Boost logo

Boost :

Subject: Re: [boost] Review request for Boost.Align
From: Andrey Semashev (andrey.semashev_at_[hidden])
Date: 2014-02-20 09:51:40


On Thu, Feb 20, 2014 at 5:35 PM, Peter Dimov <lists_at_[hidden]> wrote:
> DUPUIS Etienne wrote:
>>
>> I second Andrey, whatever the type T is, it would be nice to have an easy
>> way of specifying a stronger alignment constraint. This is particularly
>> useful to allocate for example buffers of uint8_t on 16-byte or 64-byte
>> boundaries for performance reasons.
>
>
> You're perhaps missing a certain subtlety here and it is that the
> container/algorithm taking the allocator<T> may allocate objects other than
> T. It does this via rebind<>. And the question then becomes, do you want
> this 64 byte boundary to also apply to these additional allocations? The
> answer is often 'no' - you don't want deque<T>'s bookkeeping structures to
> be overaligned - but sometimes it's 'yes', if you passed allocator<float>
> but the function actually uses allocator<char>. And sometimes, as with
> list<T>, the answer is non-binary.

Yes, that is true. However, when I specify alignment in the allocator,
what I explicitly care about is alignment of the elements. For the
most part I don't care what alignment the container uses for its
internal structures, although I realize that this probably affects
memory overhead. This can be perceived as a shortcoming of the current
containers interface - you can only specify one allocator, the one
that is "supposed" to be used for the elements, and the container uses
it for other purposes as well behind your back. Luckily, most
containers only allocate structures that embed elements, so the
alignment is justified. One notable exception is unordered containers
- these would have to also allocate the bucket list, which need not be
aligned as strict as the elements.

> If the required alignment is equal to alignof(T), it all works - structures
> having T as a member will automatically receive an alignment at least as
> strict, and functions using allocator<char> instead of allocator<T> will
> take the necessary steps to std::align the resulting pointer at alignof(T).

Yes.

> So if you allocate T = struct { char[64]; } alignas(64), it would avoid all
> these complications. This depends on the compiler providing a proper support
> for overaligned types. But that's needed for __m128 and __m256, so I'd
> expect it to be there.

I think, current implementations (at least, those I have worked with)
don't support this. I.e. if you do std::allocator< __m128
>::allocate(n), you're basically doing new __m128[n], and this does
not align memory to 16 bytes. Well, it does on x86_64 Linux/Windows/OS
X but simply because all memory allocations are 16-byte aligned on
that architecture and not because alignas(__m128) == 16. I think, with
C++03 this was justified by the fact that __m128 has non-standard
alignment, which is not covered by the standard. Not sure if this
changed in C++11 with introduction of alignas.

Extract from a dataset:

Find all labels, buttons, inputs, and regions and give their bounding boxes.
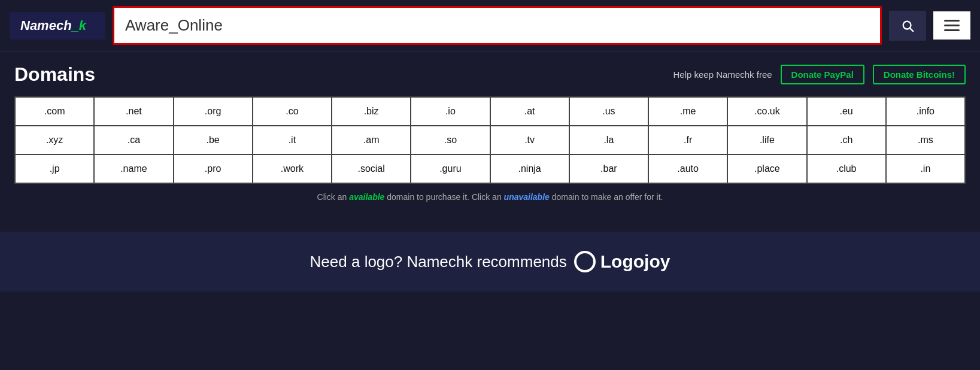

> Not that aligned_allocator<T, A> would not be useful; it would be, as long
> as it works. There's no guarantee that it will in all cases though.

Exactly. Basically, when you use the aligned_allocator< __m128 > with
a container, you have no guarantee that aligned_allocator< __m128 >
will actually be used to allocate memory. I.e. if you want to allocate
__m128 elements aligned to 64 bytes and specify:

   template< typename T > struct my_alignment_of : alignment_of< T > {};
   template< > struct my_alignment_of< __m128 > : mpl::int_< 64 > {};

   std::list< __m128i, aligned_allocator< __m128, my_alignment_of > > d;

this will likely not work because std::list won't use my_alignment_of<
__m128 > but instead some my_alignment_of< list_node< __m128 > >. To
make this work you'd have to write some fake metafunction that just
always returns 64, and this is equivalent to just specifying 64 in
aligned_allocator template parameters, only more complicated.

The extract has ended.